John Wesley Wayland

Sometimes only one heart need stop for a thousand others to fill with sadness. Such a heart was John Wayland's. And such hearts were our hearts. We always knew that one day John Wayland would die, we just didn't know it had already happened tomorrow.

"Mother is dead" was the famous punchline to my favorite sketch of his. How melancholy that line seems today, referring as it now does to dying, in light of John being dead. Today he could well finish the sketch with the utterance "John is dead." But he can't, because he is not alive anymore. And it is not a funny line, not as funny as "Mother is dead." And, for John, writing things that were not funny, that were meant to be funny, was not funny. It was tragically not funny, for him.

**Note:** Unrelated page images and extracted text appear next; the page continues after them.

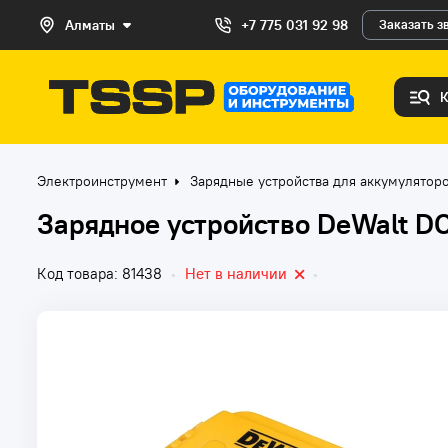
Алматы
+7 775 031 92 98
Заказать з
Электроинструмент
Зарядные устройства для аккумулятор
Зарядное устройство DeWalt D
Код товара: 81438
•
Нет в наличии
•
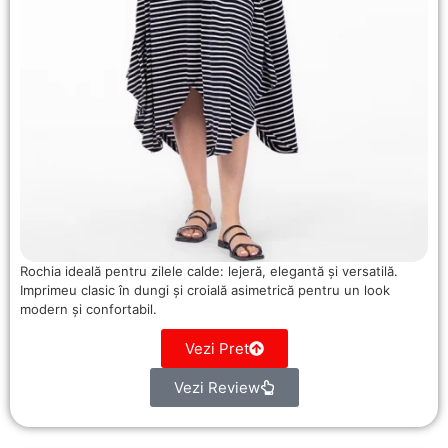
Rochia ideală pentru zilele calde: lejeră, elegantă și versatilă.
Imprimeu clasic în dungi și croială asimetrică pentru un look
modern și confortabil.
Vezi Pret
Vezi Review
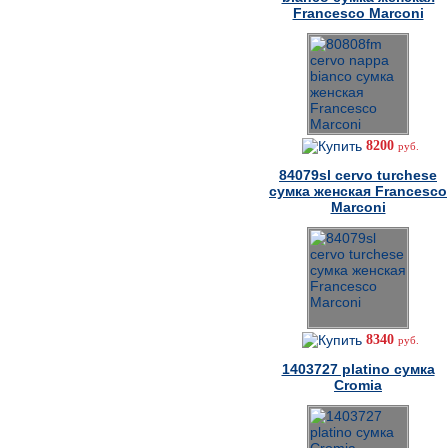
Francesco Marconi
8200
руб.
84079sl cervo turchese
сумка женская Francesco
Marconi
8340
руб.
1403727 platino сумка
Cromia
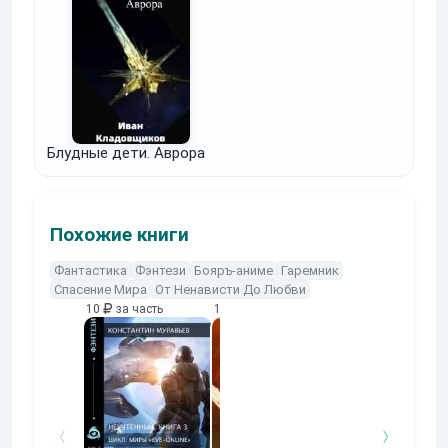
Блудные дети. Аврора
Похожие книги
Фантастика
Фэнтези
Бояръ-аниме
Гаремник
Спасение Мира
От Ненависти До Любви
10
за часть
10
за часть
10
за часть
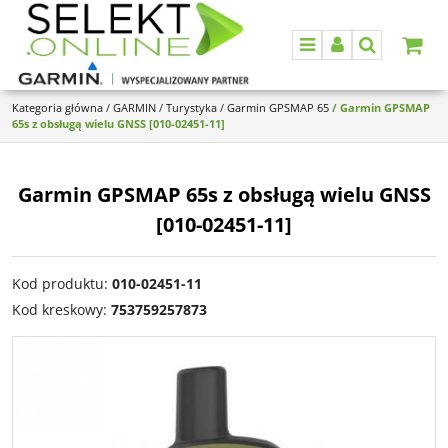
Menu
Panel
Szukaj
Kategoria główna
/
GARMIN
/
Turystyka
/
Garmin GPSMAP 65
/
Garmin GPSMAP
65s z obsługą wielu GNSS [010-02451-11]
Garmin GPSMAP 65s z obsługą wielu GNSS
[010-02451-11]
Kod produktu
:
010-02451-11
Kod kreskowy
:
753759257873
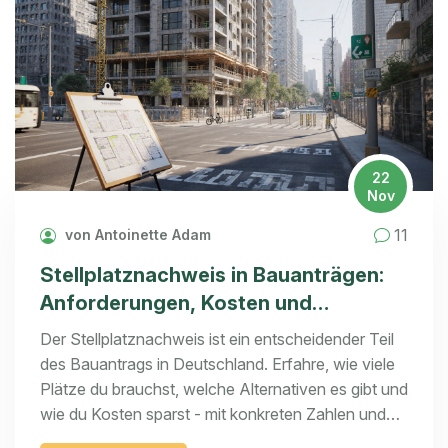
22
Nov
11
von Antoinette Adam
Stellplatznachweis in Bauanträgen:
Anforderungen, Kosten und
Alternativen 2025
Der Stellplatznachweis ist ein entscheidender Teil
des Bauantrags in Deutschland. Erfahre, wie viele
Plätze du brauchst, welche Alternativen es gibt und
wie du Kosten sparst - mit konkreten Zahlen und
aktuellen Regeln für 2025.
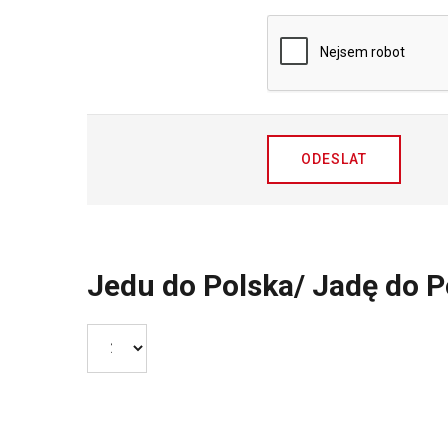
ODESLAT
Jedu do Polska/ Jadę do P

If you were born, like I was, in the 70s and are part of the generation now in its early twenties, to which noone cares to market anything, all of this is the saddest thing in the history of the world, as sad as a melancholy clown. Which in many ways, for me, John was. Is it only me that wants to fall on my face on the ground and swallow mud? As news of John's death spread around the world people paused to remember his jokes and let tears of laughter mingle with tears of grief. It was like taking a hit in the balls and seeing someone else get hit in the balls, all at the same instant.

In New York, hot-dog vendors looked at their hot dogs and laughed. In Afghanistan, Mullah and Marine shared chuckles before continuing their conversion of humanity to meat.

There were other members of the Oval who were more important. But they are all alive, and they haven't died, as John so ironically has, after the events of September 11. Art Schramm was the omniscient beauty. The Kalanithi Brothers were the Ringling Brothers. Ritik had the whip-smart humor, which sometimes cut even his own cheek. Robin Moroney was the Englisher. But John was the citizen, a clown of the Declaration of Independence.

He was funny in a uniquely American way. As funny as his ancestor John Brown was, who tried to foment rebellion before the civil war and died. Funny in the way that Oliver North is and Napoleon is not. John's work raises the same smile that the Whisky Rebellion, in which thousands died, raises.

"Before John joined the group, we didn't know fucking anything. He was the rudder. Before then we headed somewhere new every week, and got nowhere," Dax Bamberger said. Now we have lost our rudder. Goodbye John, Mother is dead.